--- TASK STATEMENT ---
Each line of the data that includes the string "Orientales" is to be copied out.

---------- PROVIDED MATERIAL

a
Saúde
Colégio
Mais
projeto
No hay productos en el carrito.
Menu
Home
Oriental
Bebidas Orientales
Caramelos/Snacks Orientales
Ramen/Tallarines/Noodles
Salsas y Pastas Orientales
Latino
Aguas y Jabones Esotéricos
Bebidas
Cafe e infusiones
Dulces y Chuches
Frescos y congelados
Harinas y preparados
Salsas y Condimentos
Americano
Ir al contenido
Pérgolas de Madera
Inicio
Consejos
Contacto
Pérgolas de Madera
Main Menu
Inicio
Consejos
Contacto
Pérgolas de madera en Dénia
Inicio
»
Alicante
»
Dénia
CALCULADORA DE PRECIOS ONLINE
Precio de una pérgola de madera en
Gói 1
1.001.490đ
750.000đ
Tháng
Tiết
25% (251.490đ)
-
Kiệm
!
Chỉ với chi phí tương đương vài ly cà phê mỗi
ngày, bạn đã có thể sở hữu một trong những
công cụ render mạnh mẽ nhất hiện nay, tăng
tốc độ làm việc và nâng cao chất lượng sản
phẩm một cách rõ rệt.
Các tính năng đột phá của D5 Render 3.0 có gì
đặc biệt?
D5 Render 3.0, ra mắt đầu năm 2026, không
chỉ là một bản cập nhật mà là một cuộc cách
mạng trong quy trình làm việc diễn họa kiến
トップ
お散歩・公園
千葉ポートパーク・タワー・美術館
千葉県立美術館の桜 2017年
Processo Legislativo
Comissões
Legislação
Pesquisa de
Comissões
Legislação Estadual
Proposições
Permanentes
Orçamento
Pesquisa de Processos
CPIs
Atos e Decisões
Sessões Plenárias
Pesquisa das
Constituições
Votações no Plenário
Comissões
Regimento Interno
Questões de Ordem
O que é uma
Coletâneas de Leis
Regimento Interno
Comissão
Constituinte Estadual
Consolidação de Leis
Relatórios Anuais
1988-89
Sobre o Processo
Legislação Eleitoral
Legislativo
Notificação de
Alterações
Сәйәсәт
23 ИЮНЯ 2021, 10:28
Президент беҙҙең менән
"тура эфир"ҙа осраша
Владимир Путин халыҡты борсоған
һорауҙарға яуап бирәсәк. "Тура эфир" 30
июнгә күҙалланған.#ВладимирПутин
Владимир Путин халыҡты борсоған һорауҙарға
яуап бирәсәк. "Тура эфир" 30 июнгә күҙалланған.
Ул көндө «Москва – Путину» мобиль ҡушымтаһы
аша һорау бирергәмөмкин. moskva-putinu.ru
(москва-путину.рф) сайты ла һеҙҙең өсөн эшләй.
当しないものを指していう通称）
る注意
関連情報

--------------------
---------- PROVIDED MATERIAL

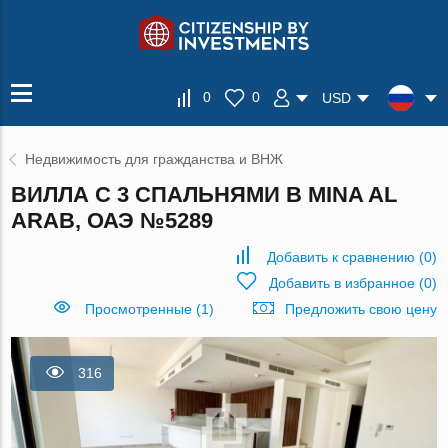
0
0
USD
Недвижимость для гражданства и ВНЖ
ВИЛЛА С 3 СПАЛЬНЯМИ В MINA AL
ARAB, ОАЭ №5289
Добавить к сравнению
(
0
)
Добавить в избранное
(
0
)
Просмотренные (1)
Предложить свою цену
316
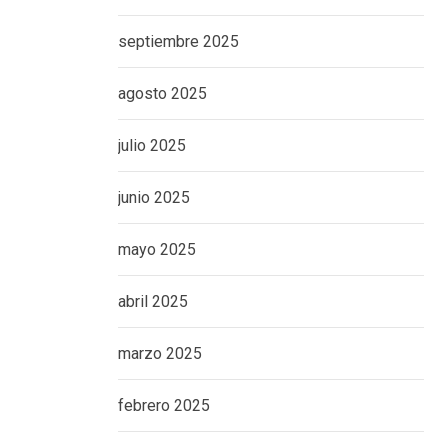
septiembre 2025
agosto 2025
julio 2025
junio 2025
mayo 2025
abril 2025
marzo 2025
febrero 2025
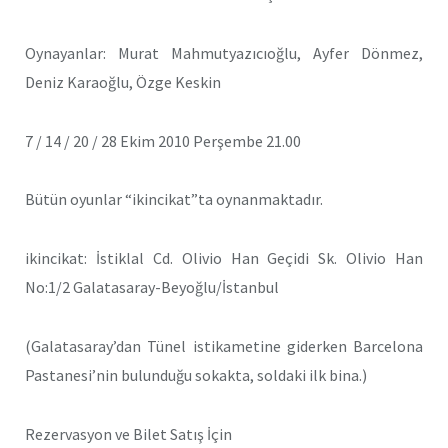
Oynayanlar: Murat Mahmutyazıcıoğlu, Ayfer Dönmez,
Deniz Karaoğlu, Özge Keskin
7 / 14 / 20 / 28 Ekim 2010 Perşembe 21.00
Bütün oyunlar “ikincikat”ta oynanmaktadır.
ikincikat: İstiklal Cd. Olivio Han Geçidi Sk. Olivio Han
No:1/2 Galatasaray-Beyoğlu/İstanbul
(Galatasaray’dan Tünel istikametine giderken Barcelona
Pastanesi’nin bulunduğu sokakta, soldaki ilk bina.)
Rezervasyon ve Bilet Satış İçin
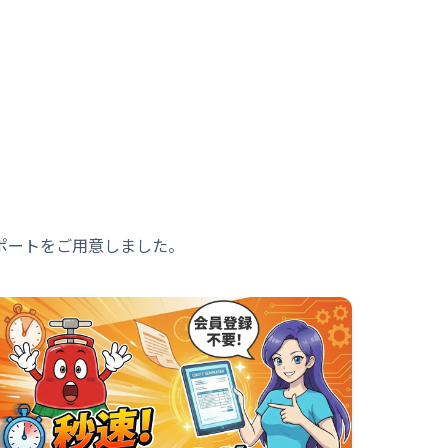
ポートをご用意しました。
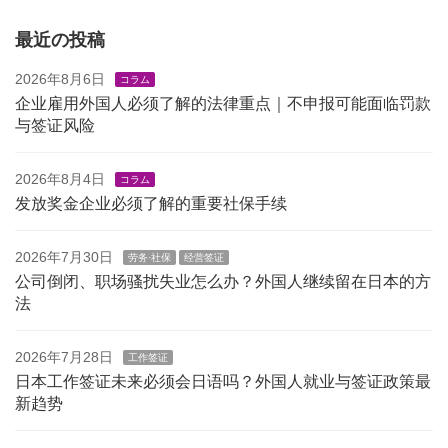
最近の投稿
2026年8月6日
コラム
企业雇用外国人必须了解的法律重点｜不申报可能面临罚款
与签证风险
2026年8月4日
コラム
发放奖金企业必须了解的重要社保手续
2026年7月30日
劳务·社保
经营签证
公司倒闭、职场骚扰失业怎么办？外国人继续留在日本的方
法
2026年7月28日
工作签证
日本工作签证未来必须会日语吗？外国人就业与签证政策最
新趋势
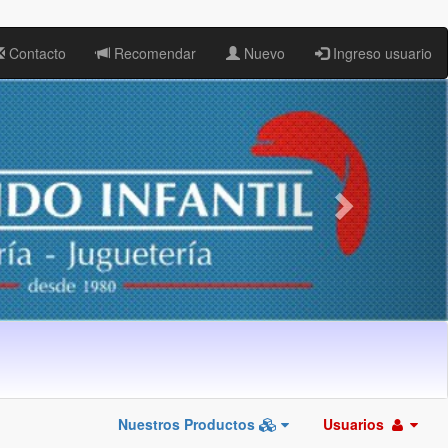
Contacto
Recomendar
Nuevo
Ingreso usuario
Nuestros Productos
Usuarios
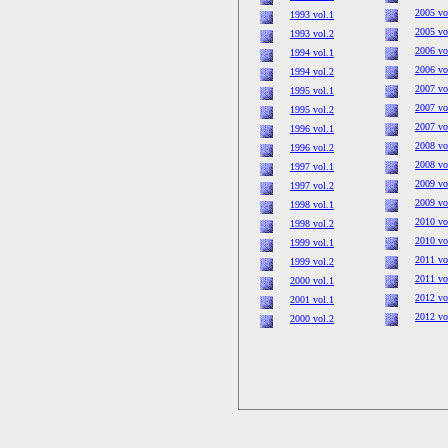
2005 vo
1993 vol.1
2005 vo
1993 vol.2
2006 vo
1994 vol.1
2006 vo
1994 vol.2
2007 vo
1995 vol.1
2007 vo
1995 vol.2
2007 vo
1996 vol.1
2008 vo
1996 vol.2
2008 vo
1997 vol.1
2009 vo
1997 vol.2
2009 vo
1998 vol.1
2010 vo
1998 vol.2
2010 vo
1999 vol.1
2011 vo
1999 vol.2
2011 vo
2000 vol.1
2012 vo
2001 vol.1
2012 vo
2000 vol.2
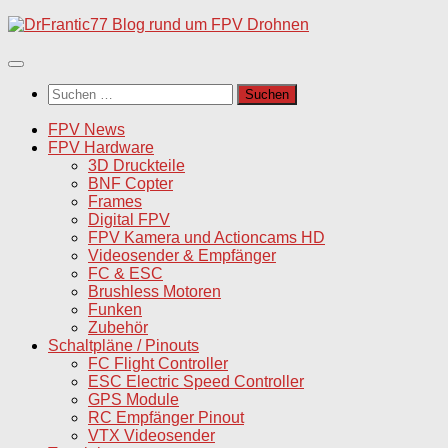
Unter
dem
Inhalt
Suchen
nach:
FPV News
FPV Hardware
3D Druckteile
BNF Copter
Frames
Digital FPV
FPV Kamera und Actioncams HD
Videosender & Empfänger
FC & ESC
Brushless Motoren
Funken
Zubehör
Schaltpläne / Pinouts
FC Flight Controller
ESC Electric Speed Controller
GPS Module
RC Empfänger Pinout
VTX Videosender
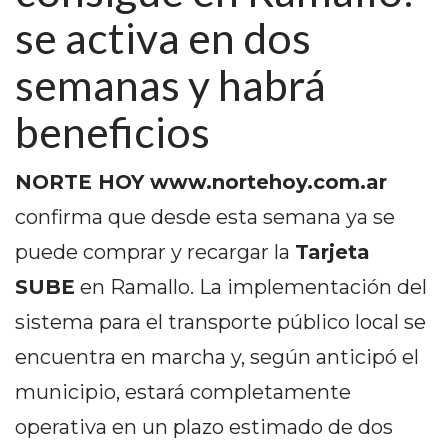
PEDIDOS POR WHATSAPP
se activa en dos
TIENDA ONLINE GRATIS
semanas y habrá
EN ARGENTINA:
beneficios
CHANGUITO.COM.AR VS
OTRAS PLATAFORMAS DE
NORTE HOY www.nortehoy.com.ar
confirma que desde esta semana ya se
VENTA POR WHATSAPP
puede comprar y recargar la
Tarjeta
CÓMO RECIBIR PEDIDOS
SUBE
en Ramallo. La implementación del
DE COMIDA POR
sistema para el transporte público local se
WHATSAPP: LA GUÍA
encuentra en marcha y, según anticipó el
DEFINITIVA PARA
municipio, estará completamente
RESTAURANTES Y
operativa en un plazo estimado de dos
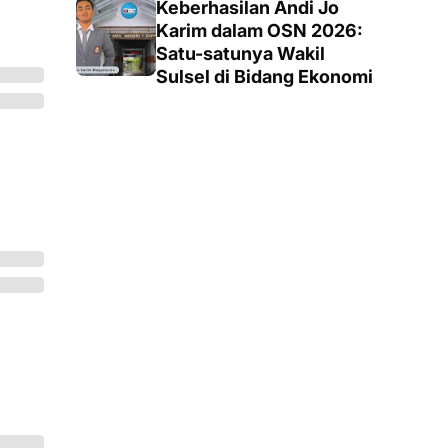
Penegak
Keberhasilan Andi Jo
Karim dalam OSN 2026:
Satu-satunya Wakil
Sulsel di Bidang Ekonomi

--------------------

--- FINAL ANSWER ---
Bebidas Orientales
Caramelos/Snacks Orientales
Salsas y Pastas Orientales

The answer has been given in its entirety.